Manet and the Impressionists

MANET AND IMPRESSIONISM

Édouard Manet’s images of Paris were unprecedented in their unsparing modernity, the sights and scenes that delighted the boulevardier. The painter himself, an elegant dandy, lounged congenially at the Café Tortoni, the Café Guerbois, and especially the Café de la Nouvelle Athènes, where his followers would gather around. Although he studied as an apprentice under the Dutch Masters and Spanish Masters, the painter asserted, “The eye should forget all else it has seen…and the hand becomes guided only by the will, oblivious of all previous training.” The ideal of the “innocent eye” appeared in the guise of a small boy depicted in Courbet’s The Painter’s Studio (1854) gazing at the artist working on a natural landscape. One of the main goals of the Realist artist was to see in a manner uncorrupted by learned habits or by the received wisdom of academic training. In other words, in the time of Courbet and Manet, “representation” meant a system of rules and conventions, all or which had to be discarded in favor of simple observation and a passive recording of what one perceived. Whether or not it was Manet’s intention to free painting from its traditional role of representation, he did in fact create a new system of notation, a system of marks of paint, which (semiotically) signed instead of imitated, thus developing a new language of painting, based upon gestures of paint. Manet understood what had escaped Courbet: if painting/representation was a code or a system of signs, then a new semiotic system of mark making could be created. All one had to do was to learn this new language in which strokes (taches) of paint “stood for” something else.
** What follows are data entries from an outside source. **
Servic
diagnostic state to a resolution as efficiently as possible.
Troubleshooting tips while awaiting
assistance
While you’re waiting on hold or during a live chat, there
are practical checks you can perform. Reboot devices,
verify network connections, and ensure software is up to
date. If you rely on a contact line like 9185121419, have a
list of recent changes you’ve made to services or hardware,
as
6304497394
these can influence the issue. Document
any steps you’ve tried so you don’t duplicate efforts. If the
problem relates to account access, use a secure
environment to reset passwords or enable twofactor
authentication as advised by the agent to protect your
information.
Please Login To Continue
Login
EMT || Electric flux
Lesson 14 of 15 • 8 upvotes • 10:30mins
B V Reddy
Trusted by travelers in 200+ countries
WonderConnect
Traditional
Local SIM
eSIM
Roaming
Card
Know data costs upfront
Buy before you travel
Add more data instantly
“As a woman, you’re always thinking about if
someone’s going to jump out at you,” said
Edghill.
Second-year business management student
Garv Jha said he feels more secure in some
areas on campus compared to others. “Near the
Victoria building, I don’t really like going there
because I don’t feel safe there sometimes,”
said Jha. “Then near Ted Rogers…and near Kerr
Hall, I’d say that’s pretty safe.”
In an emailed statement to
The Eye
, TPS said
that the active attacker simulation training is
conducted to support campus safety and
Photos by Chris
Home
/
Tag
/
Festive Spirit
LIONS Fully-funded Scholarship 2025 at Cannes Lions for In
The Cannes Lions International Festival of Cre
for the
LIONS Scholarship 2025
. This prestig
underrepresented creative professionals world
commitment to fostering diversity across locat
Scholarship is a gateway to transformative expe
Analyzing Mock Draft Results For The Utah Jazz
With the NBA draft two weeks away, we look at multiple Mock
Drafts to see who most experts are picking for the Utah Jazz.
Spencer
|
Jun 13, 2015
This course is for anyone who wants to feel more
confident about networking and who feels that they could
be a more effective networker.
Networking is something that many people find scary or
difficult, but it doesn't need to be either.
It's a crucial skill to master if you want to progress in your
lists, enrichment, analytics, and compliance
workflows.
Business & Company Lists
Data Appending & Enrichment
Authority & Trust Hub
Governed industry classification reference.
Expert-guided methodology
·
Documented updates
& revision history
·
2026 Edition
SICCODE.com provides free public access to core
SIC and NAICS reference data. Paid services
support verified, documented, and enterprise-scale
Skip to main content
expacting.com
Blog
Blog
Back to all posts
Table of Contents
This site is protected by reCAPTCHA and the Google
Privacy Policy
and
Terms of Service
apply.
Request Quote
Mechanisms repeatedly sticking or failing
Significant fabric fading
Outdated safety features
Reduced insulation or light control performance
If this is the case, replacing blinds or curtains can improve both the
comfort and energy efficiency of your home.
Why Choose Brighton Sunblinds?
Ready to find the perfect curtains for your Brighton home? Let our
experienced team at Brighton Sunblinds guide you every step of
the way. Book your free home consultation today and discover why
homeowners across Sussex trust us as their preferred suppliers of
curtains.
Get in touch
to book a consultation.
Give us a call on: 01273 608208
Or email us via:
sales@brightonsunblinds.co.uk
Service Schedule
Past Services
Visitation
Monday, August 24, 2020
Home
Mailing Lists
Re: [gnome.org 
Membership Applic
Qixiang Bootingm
Manet’s rupture with the established way of making art was definitive and final. Once he had pointed out that any kind of mark would do the job, he had sensed the truth that would be iterated by Fernand de Saussure—that the relationship between a word and a thing was arbitrary, bound by a convention based upon a network of relationships among the signifiers. The Academy understood the surface of the canvas to be a window to the world; and, therefore, this “pane” or canvas must be transparent in order to be seen through. The Academy assumed that the marks made by the artist were connected to the object rendered, that the two became one, just like a word acquired the properties of the thing. But Manet created a new language of paint and painting, a system of casual shorthand notation, relying upon the active mind to close the gap between a code and a recreation of that which is rendered. That said, Manet’s followers, the Impressionists, would respond to his method of paining in a variety of ways. Some, like Monet and Renoir, would adopt the broken brushwork to plein air painting; others, such as Berthe Morisot, would apply the sketchiness to an informal modern style. Cézanne would take the idea of mark as “correspondence” and use the stroke to signify a new way of seeing: without the crutch of perspective. All of the Impressionists reacted to the famous “blond” tone of Manet and lightened their grounds and their paint colors, creating a burst of light that shocked the art audience.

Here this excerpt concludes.